## SVC

In [3]:
# Import necessary libraries
import pandas as pd
from sklearn.model_selection import train_test_split, GridSearchCV
from sklearn.preprocessing import StandardScaler, OneHotEncoder
from sklearn.metrics import accuracy_score
from sklearn.svm import SVC

# Load data
chd = pd.read_csv("data/CDC_python_clean.csv")

# Drop unnecessary columns
columns_to_drop = ['fips', 'CHD', 'county', 'UrbanRural']
chd = chd.drop(columns=columns_to_drop)

# Define features and target
X = chd.drop(columns=['CHD_Class'])
y = chd['CHD_Class']

# One-hot encode categorical variables
char_cols = X.select_dtypes(include=['object']).columns
X = pd.get_dummies(X, columns=char_cols, drop_first=True)

# Scale numerical variables
numeric_columns = X.select_dtypes(include=['float64', 'int64']).columns
scaler = StandardScaler()
X[numeric_columns] = scaler.fit_transform(X[numeric_columns])

# Split data into train and test sets
Xtrain, Xtest, ytrain, ytest = train_test_split(X, y, random_state=42)
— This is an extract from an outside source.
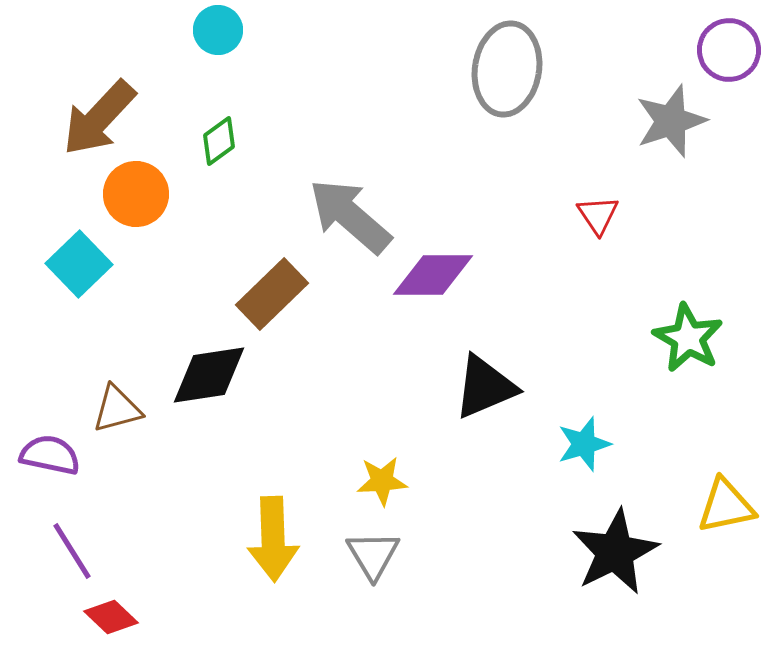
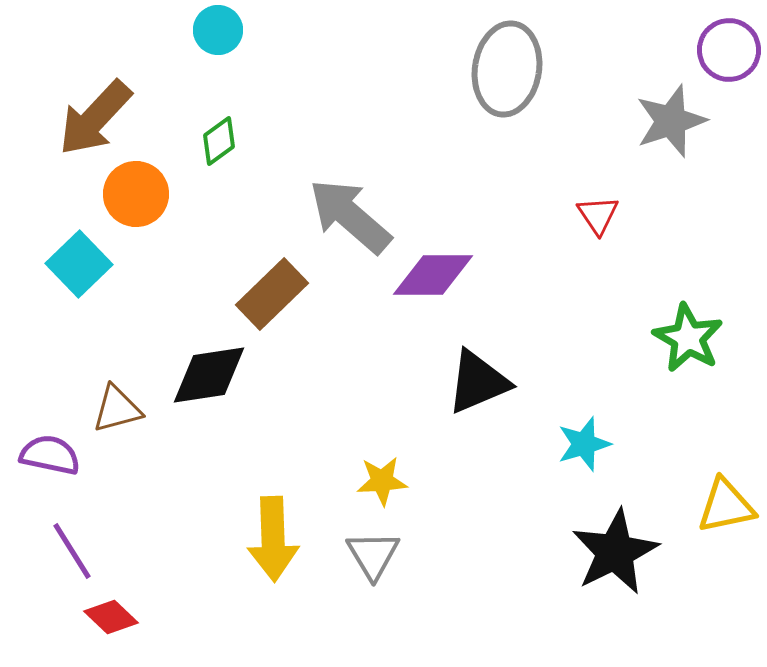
brown arrow: moved 4 px left
black triangle: moved 7 px left, 5 px up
# Define the SVC classifier
svc = SVC(kernel='linear')

# Define the parameter grid for the GridSearchCV
param_grid = {
    'C': [0.1, 1],  # You can extend this range if you have more computational resources
}

# Define the GridSearchCV for hyperparameter tuning
grid_search = GridSearchCV(
    estimator=svc,
    param_grid=param_grid,
    cv=5,        # Number of cross-validation folds
    n_jobs=-1,   # Use all available CPU cores for parallel processing
    verbose=True
)

# Fit the GridSearchCV to the training data
grid_search.fit(Xtrain, ytrain)

# Get the best SVC classifier
best_svc = grid_search.best_estimator_

# Predict the test set results
svc_pred = best_svc.predict(Xtest)

# Compute the accuracy of the SVC classifier
svc_accuracy = accuracy_score(ytest, svc_pred)

svc_accuracy


Fitting 5 folds for each of 2 candidates, totalling 10 fits


0.9210191082802548